If there is a central theme to the age of Trump, it's precisely that: What was unusual in sophisticated republican democracies is becoming increasingly commonplace.

And not just in the United States. The impeachment saga convulsing Washington - where an embattled leader is calling into question the very legitimacy of those opponents challenging his conduct - has, to a certain extent, analogues elsewhere.

In Israel, Prime Minister Benjamin Netanyahu, a close Trump ally, complained of a "witch hunt" launched by his rivals as the country's attorney general pursues possible corruption charges against him.

In Britain, Prime Minister Boris Johnson - who came to power via the votes of a fraction of a fraction of the public - smeared MPs thwarting Brexit as agents of "surrender" and "betrayal".

On both sides of the pond, talk of 'deep state' conspiracy theories is rife, often with an all-too-familiar undertone.

Donald Trump Jr, the president's son, laid the impeachment inquiry at the feet of Jewish financier George Soros - whose support of liberal causes over the years has made him a frequent target of anti-Semites and nativists.

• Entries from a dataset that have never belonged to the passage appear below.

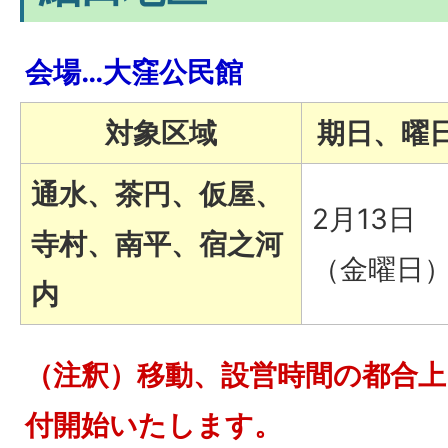
会場…大窪公民館
対象区域
期日、曜
通水、茶円、仮屋、
2月13日
寺村、南平、宿之河
（金曜日
内
（注釈）移動、設営時間の都合上
付開始いたします。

On Thursday, Jacob Rees-Mogg, current leader of the House of Commons, conspiratorially cited Soros as a supposed enemy of Brexit and backer of its British opponents. The remarks led to calls from Jewish politicians in Britain for Rees-Mogg to resign.

There are immediate consequences to such demagoguery, not least in the form of far-right terrorist attacks and violence carried out by people inflamed by this sort of rhetoric.

But there's also a long-term toll, one that's more imperceptible, yet no less corrosive, to the body politic.

It's the kind of erosion on display in places such as Hungary, Poland and Turkey, where majoritarian, nationalist politicians have steadily undermined democratic institutions and liberal norms.

"The death of democracy is now typically administered in a thousand cuts," wrote the Stanford political scientist Larry Diamond earlier this year.